_WHAT IS REQUIRED_
Would you please return the data below verbatim, without its pictures?

** AVAILABLE DATA follows **

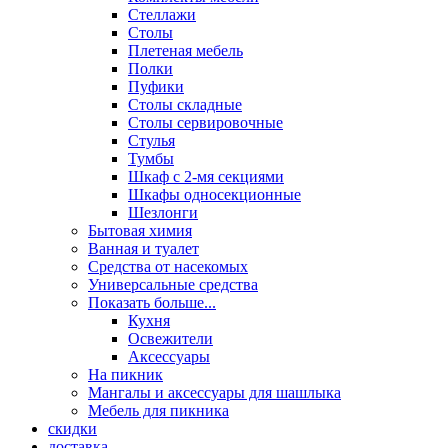
Стеллажи
Столы
Плетеная мебель
Полки
Пуфики
Столы складные
Столы сервировочные
Стулья
Тумбы
Шкаф с 2-мя секциями
Шкафы односекционные
Шезлонги
Бытовая химия
Ванная и туалет
Средства от насекомых
Универсальные средства
Показать больше...
Кухня
Освежители
Аксессуары
На пикник
Мангалы и аксессуары для шашлыка
Мебель для пикника
скидки
доставка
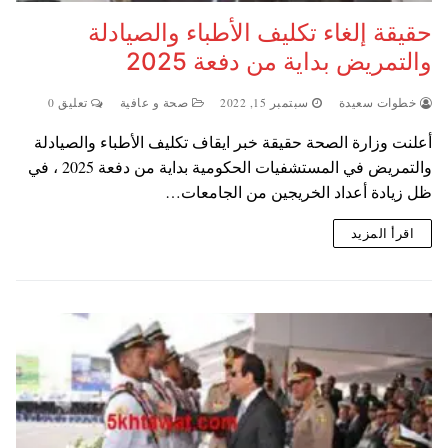
حقيقة إلغاء تكليف الأطباء والصيادلة
والتمريض بداية من دفعة 2025
خطوات سعيدة
سبتمبر 15, 2022
صحة و عافية
تعليق 0
أعلنت وزارة الصحة حقيقة خبر ايقاف تكليف الأطباء والصيادلة
والتمريض في المستشفيات الحكومية بداية من دفعة 2025 ، في
ظل زيادة أعداد الخريجين من الجامعات…
اقرأ المزيد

** End of AVAILABLE DATA **

_EXERCISE ANSWER_
Стеллажи
Столы
Плетеная мебель
Полки
Пуфики
Столы складные
Столы сервировочные
Стулья
Тумбы
Шкаф с 2-мя секциями
Шкафы односекционные
Шезлонги
Бытовая химия
Ванная и туалет
Средства от насекомых
Универсальные средства
Показать больше...
Кухня
Освежители
Аксессуары
На пикник
Мангалы и аксессуары для шашлыка
Мебель для пикника
скидки
доставка
حقيقة إلغاء تكليف الأطباء والصيادلة
والتمريض بداية من دفعة 2025
خطوات سعيدة
سبتمبر 15, 2022
صحة و عافية
تعليق 0
أعلنت وزارة الصحة حقيقة خبر ايقاف تكليف الأطباء والصيادلة
والتمريض في المستشفيات الحكومية بداية من دفعة 2025 ، في
ظل زيادة أعداد الخريجين من الجامعات…
اقرأ المزيد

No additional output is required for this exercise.